MACFADYEN: Um pouco. Havia uma bela história de fundo para Cholmondeley, com sua mãe e seu glamouroso irmão mais velho que morreu lutando. Ele era o irmão mais velho heróico. Cholmondeley tentou entrar na RAF (Royal Air Force) e não conseguiu porque sua visão era ruim. E ele provavelmente não caberia na cabine porque era muito alto e tinha pés grandes. Foi interessante jogar. Mas eu acho que foi tão bem escrito e as apostas são tão altas que você só tem que interpretar as cenas e ter certeza de que está ciente do que está em jogo, suponho. E nessas situações em que há muito em jogo, há muito humor negro, o que foi ótimo. Eu acreditei em tudo isso. Muitas vezes, quando as coisas estão muito, muito tensas, as pessoas caem com risos quase histéricos. Há muitas escavações e muito humor de forca, o que eu acho que foi um bom elemento para ter no filme.


Tenho certeza que você já ouviu isso muitas vezes, mas o final da 3ª temporada de Sucessão foi absolutamente brilhante, e seu personagem realmente desempenhou um grande papel nisso.

MACFADYEN: Sim.

Por que você acha que ele aproveitou aquele momento para trair Shiv tão decisivamente? Isso foi algo que você pensou muito?

MACFADYEN: Não sei. Não sei quando foi o momento. Talvez tenha havido um telefonema, quando ele está no casamento e os irmãos foram ver Logan. Talvez fosse então. Muitas vezes, não sabemos por que tomamos decisões, na vida real. Você pensa: “Ah, é isso que vou fazer. Está claro para mim agora.” Talvez Tom tenha um momento de clareza, e não seja algo premeditado ou realmente pensado. Ele apenas diz: “Ok, eu vou ficar do lado dele, e eu vou levá-lo”, e Greg vem e é isso. Mas é o resultado de um longo acúmulo de cortes de Shiv e seus cunhados. Houve muitas depreciações e traições e mini-traições.

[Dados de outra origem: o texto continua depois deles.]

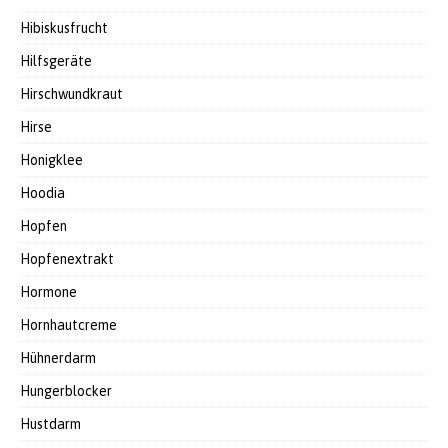
Hibiskusfrucht
Hilfsgeräte
Hirschwundkraut
Hirse
Honigklee
Hoodia
Hopfen
Hopfenextrakt
Hormone
Hornhautcreme
Hühnerdarm
Hungerblocker
Hustdarm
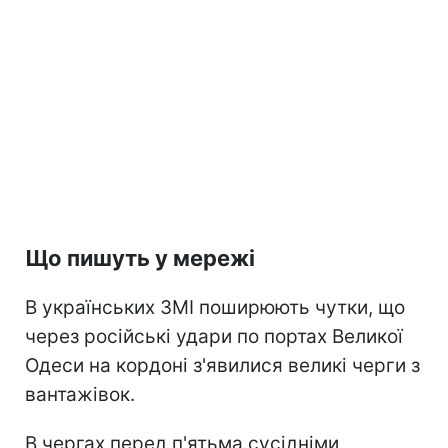
Що пишуть у мережі
В українських ЗМІ поширюють чутки, що
через російські удари по портах Великої
Одеси на кордоні з'явилися великі черги з
вантажівок.
В чергах перед п'ятьма сусідніми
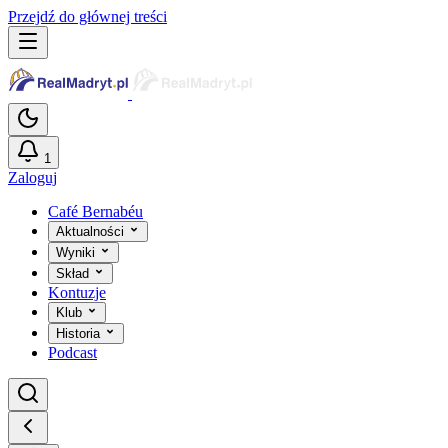
Przejdź do głównej treści
1
Zaloguj
Café Bernabéu
Aktualności
Wyniki
Skład
Kontuzje
Klub
Historia
Podcast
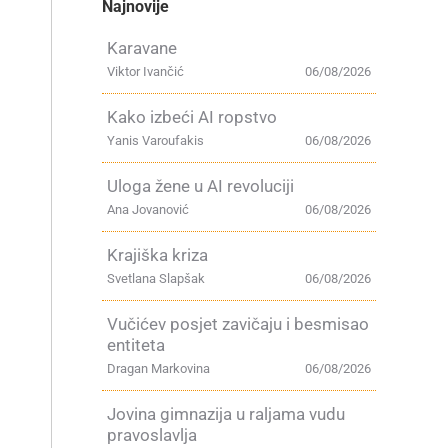
Najnovije
Karavane
Viktor Ivančić
06/08/2026
Kako izbeći AI ropstvo
Yanis Varoufakis
06/08/2026
Uloga žene u AI revoluciji
Ana Jovanović
06/08/2026
Krajiška kriza
Svetlana Slapšak
06/08/2026
Vučićev posjet zavičaju i besmisao
entiteta
Dragan Markovina
06/08/2026
Jovina gimnazija u raljama vudu
pravoslavlja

Meu primeiro pensamento depois de assistir a esse final foi que era o momento em que Tom se torna um verdadeiro Roy.

MACFADYEN: Sim. Talvez ele tenha uma espinha.

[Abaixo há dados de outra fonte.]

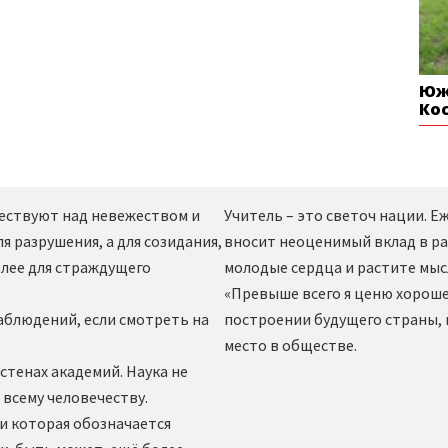
Юж
Ко
жествуют над невежеством и
Учитель – это светоч нации. 
ля разрушения, а для созидания,
вносит неоценимый вклад в ра
олее для страждущего
молодые сердца и растите мы
«Превыше всего я ценю хорошег
блюдений, если смотреть на
построении будущего страны,
место в обществе.
стенах академий. Наука не
всему человечеству.
 и которая обозначается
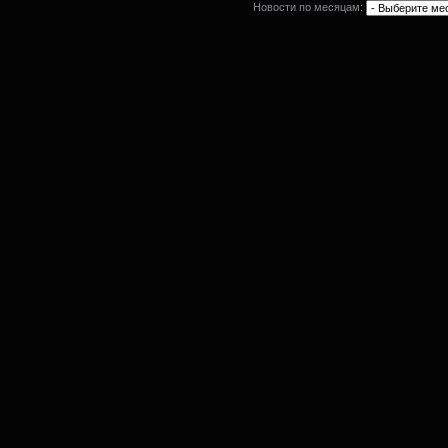
Новости по месяцам:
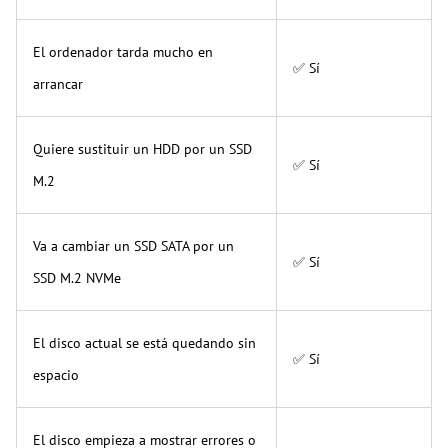
El ordenador tarda mucho en
✅ Sí
arrancar
Quiere sustituir un HDD por un SSD
✅ Sí
M.2
Va a cambiar un SSD SATA por un
✅ Sí
SSD M.2 NVMe
El disco actual se está quedando sin
✅ Sí
espacio
El disco empieza a mostrar errores o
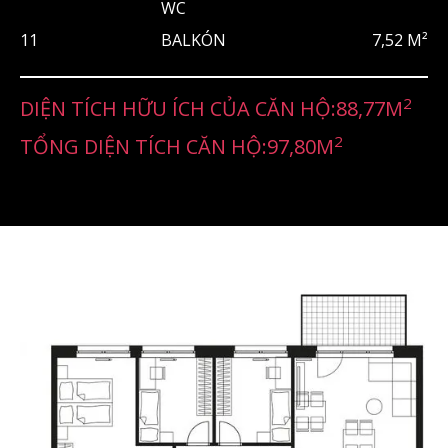
WC
11
BALKÓN
7,52 M²
2
DIỆN TÍCH HỮU ÍCH CỦA CĂN HỘ:
88,77
M
2
TỔNG DIỆN TÍCH CĂN HỘ:
97,80
M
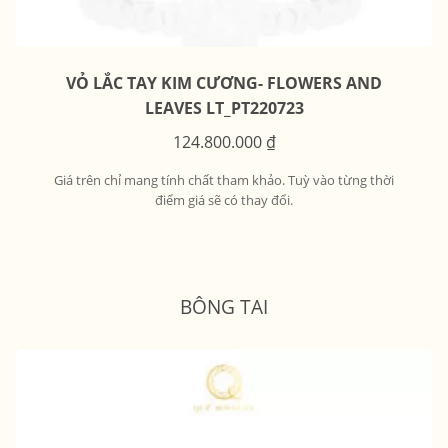
VỎ LẮC TAY KIM CƯƠNG- FLOWERS AND
LEAVES LT_PT220723
124.800.000
₫
Giá trên chỉ mang tính chất tham khảo. Tuỳ vào từng thời
điểm giá sẽ có thay đổi.
BÔNG TAI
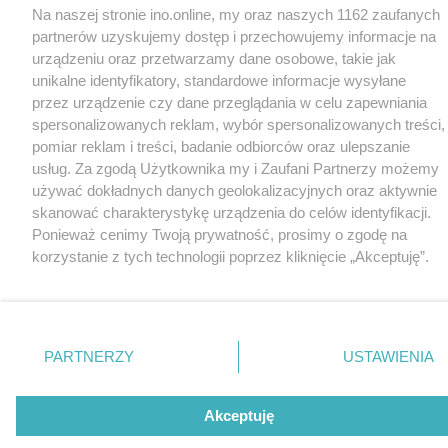
Na naszej stronie ino.online, my oraz naszych 1162 zaufanych
partnerów uzyskujemy dostęp i przechowujemy informacje na
urządzeniu oraz przetwarzamy dane osobowe, takie jak
unikalne identyfikatory, standardowe informacje wysyłane
przez urządzenie czy dane przeglądania w celu zapewniania
spersonalizowanych reklam, wybór spersonalizowanych treści,
pomiar reklam i treści, badanie odbiorców oraz ulepszanie
usług. Za zgodą Użytkownika my i Zaufani Partnerzy możemy
używać dokładnych danych geolokalizacyjnych oraz aktywnie
skanować charakterystykę urządzenia do celów identyfikacji.
Ponieważ cenimy Twoją prywatność, prosimy o zgodę na
korzystanie z tych technologii poprzez kliknięcie „Akceptuję”.
Zgoda jest dobrowolna i zawsze możesz ją zmienić/wycofać
klikając przycisk ustawień prywatności znajdujący się w lewym
dolnym rogu strony
. Niektóre rodzaje przetwarzania danych
nie wymagają zgody użytkownika, ale masz prawo sprzeciwić
PARTNERZY
USTAWIENIA
się takiemu przetwarzaniu. Preferencje będą miały
zastosowania tylko na tej witrynie.
Akceptuję
Zapoznaj się z poniższymi informacjami, abyś mógł świadomie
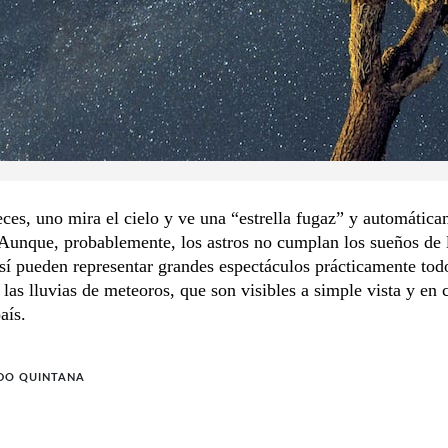
es, uno mira el cielo y ve una “estrella fugaz” y automática
Aunque, probablemente, los astros no cumplan los sueños de 
í pueden representar grandes espectáculos prácticamente tod
las lluvias de meteoros, que son visibles a simple vista y en 
aís.
DO QUINTANA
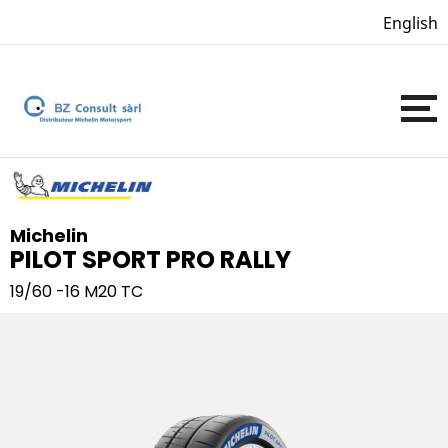
English
Michelin
PILOT SPORT PRO RALLY
19/60 -16
M20 TC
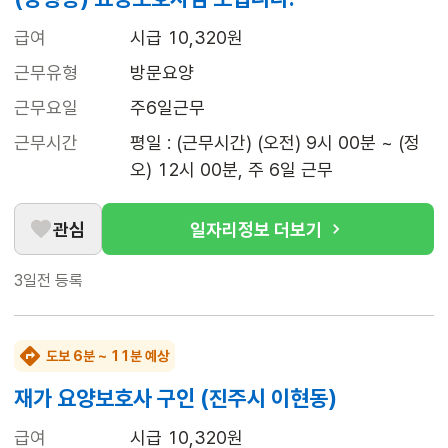
급여
시급 10,320원
근무유형
방문요양
근무요일
주6일근무
근무시간
평일 : (근무시간) (오전) 9시 00분 ~ (정
오) 12시 00분, 주 6일 근무
관심
일자리정보 더보기
3일전
등록
도보 6분 ~ 11분 예상
재가 요양보호사 구인 (진주시 이현동)
급여
시급 10,320원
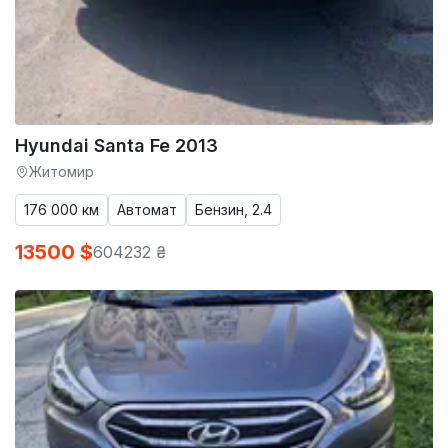
Hyundai Santa Fe 2013
Житомир
176 000 км
Автомат
Бензин, 2.4
13500 $
604232 ₴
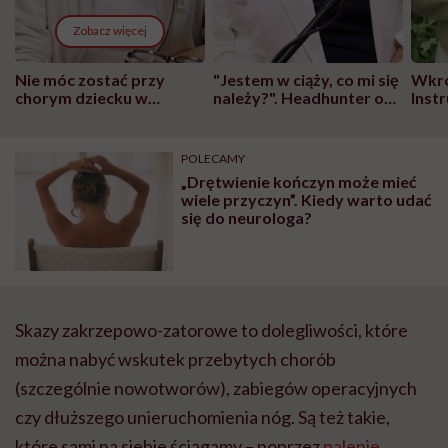
Zobacz więcej
Nie móc zostać przy
"Jestem w ciąży, co mi się
Wkró
chorym dziecku w
należy?". Headhunter o
Inst
szpitalu to tortura.
zmianie pokoleniowej u
atak
"Przeszkadzać w tym
kobiet w ciąży na rynku
wars
może chyba tylko
pracy
eksp
POLECAMY
głupota i brak
„Drętwienie kończyn może mieć
wyobraźni"
wiele przyczyn”. Kiedy warto udać
się do neurologa?
Skazy zakrzepowo-zatorowe to dolegliwości, które
można nabyć wskutek przebytych chorób
(szczególnie nowotworów), zabiegów operacyjnych
czy dłuższego unieruchomienia nóg. Są też takie,
które sami na siebie ściągamy – poprzez
palenie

Você sabia disso, desde o início da temporada?

MACFADYEN: Eu fiz, mais ou menos. Eu fiz, de uma forma vaga, mas eu não sabia os detalhes. Esqueci, para não me decepcionar se não aparecesse. Os escritores estão fazendo suas coisas, e o que eles quiserem fazer conosco é ótimo, então eu não queria me apegar a um enredo. Jesse [Armstrong] me disse e foi maravilhoso, mas depois tentei esquecer. Você também não pode jogar isso, caso contrário você ficará preso. Então, eu realmente não sabia o que aconteceria, ou quão dramático seria, ou que forma tomaria, até ler o episódio nove, que foi bem no final da terceira temporada.

Parece que você também está fazendo outra história da vida real de som selvagem com Casa de Pedrae você está trabalhando com sua esposa, Keeley Hawes, nisso, interpretando um casal.

MACFADYEN: Estamos interpretando marido e mulher, sim.

Você estava procurando algo em que pudessem trabalhar juntos? Vocês tiveram sorte com isso?

MACFADYEN: Caiu no meu colo, e Keeley conheceu a adorável produtora, Ruth Kenley-Letts. Eles são grandes amigos, e eles trabalharam muito juntos, e Ruth disse: “Não seria ótimo, se pudéssemos conseguir Keeley para fazer isso.” E eu disse: “Bem, pergunte a ela.” Ele veio junto, e foi uma coisa muito alegre. Foi ótimo. Pode ter sido um pesadelo. Nunca se sabe. Nós nos conhecemos no set e trabalhamos juntos, mas nunca se sabe. Mas foi um mimo absoluto. Foi muito bom. Foi muito divertido. Eu não queria que aquele trabalho acabasse. Foi um trabalho muito feliz. Essa é outra história insana, o que é verdade. Você não acreditaria, se não estivesse escrito.


Operação Mincemeat está disponível para transmissão na Netflix em 11 de maio.